4.7. Op zichzelf kan als juist worden aangenomen - de stichting heeft dat ook erkend - dat er in de loop der jaren verscheidene keren geluids- en parkeeroverlast is veroorzaakt. Naar het oordeel van de voorzieningenrechter zijn thans echter onvoldoende objectieve gegevens aannemelijk gemaakt die de gevolgtrekking rechtvaardigen dat moet worden uitgegaan van onrechtmatige hinder in de zin dat er sprake is van onaanvaardbare overlast met een structureel karakter en aldus van overschrijding van hetgeen, gelet op alle omstandigheden zoals hiervoor geschetst, jegens [eiser 1] c.s. als maatschappelijk betamelijk dient te gelden. De politierapporten bieden voor dat structurele karakter immers onvoldoende steun. Voorts geldt dat het door [eiser 1] c.s. in het geding gebrachte afschrift van een door hem bijgehouden dagboek niet als objectief kan worden gekwalificeerd zodat deze niet als bewijs kan gelden.
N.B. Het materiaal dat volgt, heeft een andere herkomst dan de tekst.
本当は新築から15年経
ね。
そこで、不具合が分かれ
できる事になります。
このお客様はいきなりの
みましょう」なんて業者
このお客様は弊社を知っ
Bovendien wordt daarin in hoofdzaak gewag gemaakt van vermeende overtredingen van afspraken die gelden tussen de gemeente en de stichting en die weliswaar onder omstandigheden als onrechtmatig jegens [eiser 1] c.s. zouden kunnen gelden, maar dergelijke omstandigheden - overlast met een structureel karakter - zijn, zoals hiervoor overwogen, niet aannemelijk geworden.
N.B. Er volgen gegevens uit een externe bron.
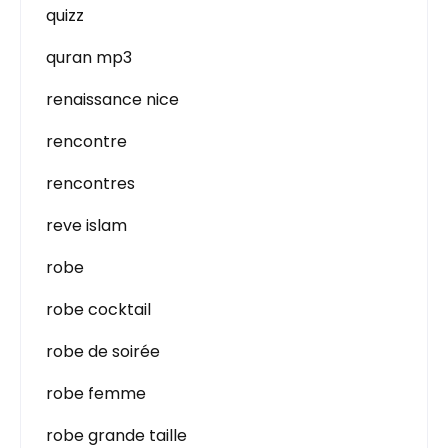
quizz
quran mp3
renaissance nice
rencontre
rencontres
reve islam
robe
robe cocktail
robe de soirée
robe femme
robe grande taille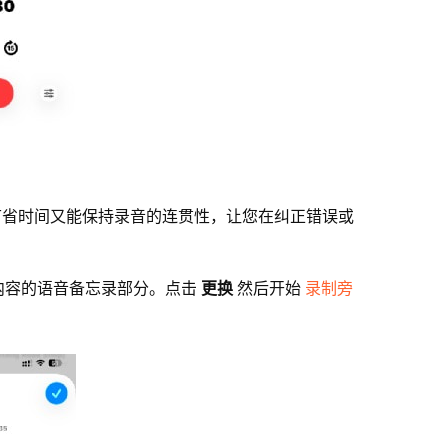
节省时间又能保持录音的连贯性，让您在纠正错误或
内容的语音备忘录部分。点击
更换
然后开始
录制旁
4.8. Verder heeft de stichting in voldoende mate aannemelijk gemaakt dat zij maatregelen heeft getroffen om eventuele overlast zoveel mogelijk tegen te gaan of te beperken. [Eiser 1] c.s. heeft dit immers niet betwist.
4.9. Bij een bezichtiging ter plekke kon slechts de feitelijke situatie worden vastgesteld waarbij wel aannemelijk is geworden dat bij concrete overlast veroorzaakt door de stichting, gelet op de ligging van de desbetreffende percelen, met name [eiser 1] c.s. hinder zou kunnen ondervinden, maar ook wat dat betreft zal het gevorderde moeten afstuiten op het feit dat het stelselmatig karakter van die handelingen in onvoldoende mate aannemelijk is geworden.
4.10. Gelet op hetgeen hiervoor is overwogen zullen de gevorderde voorzieningen, zowel in hun primaire, subsidiaire en meer subsidiaire vorm, worden afgewezen.
4.11. [Eiser 1] c.s. zal als de in het ongelijk gestelde partij worden veroordeeld in de proceskosten.
DE BESLISSING
De voorzieningenrechter:
- weigert de gevorderde voorziening;
- veroordeelt [eiser 1] c.s. in de kosten van het geding, tot op heden aan de zijde van de stichting begroot op
193,- euro aan verschotten en op 703,- euro aan salaris van de procureur.
Gewezen door mr. J.C. van Dijk, voorzieningenrechter van de Rechtbank te Alkmaar en uitgesproken ter openbare terechtzitting van 7 november 2002 in tegenwoordigheid van mr. F. Vermeij, griffier.